Repeat the listing exactly, line by line, and leave the pictures behind.

Provided material:
━━━

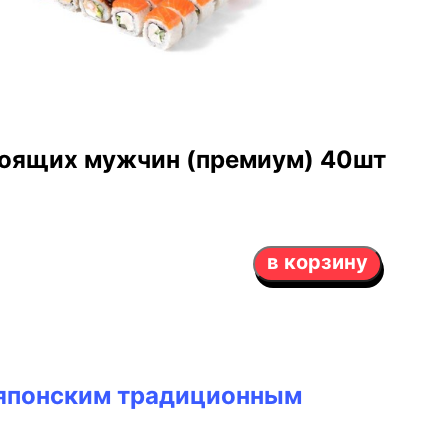
тоящих мужчин (премиум) 40шт
в корзину
 японским традиционным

━━━

Output of the exercise:
тоящих мужчин (премиум) 40шт
в корзину
 японским традиционным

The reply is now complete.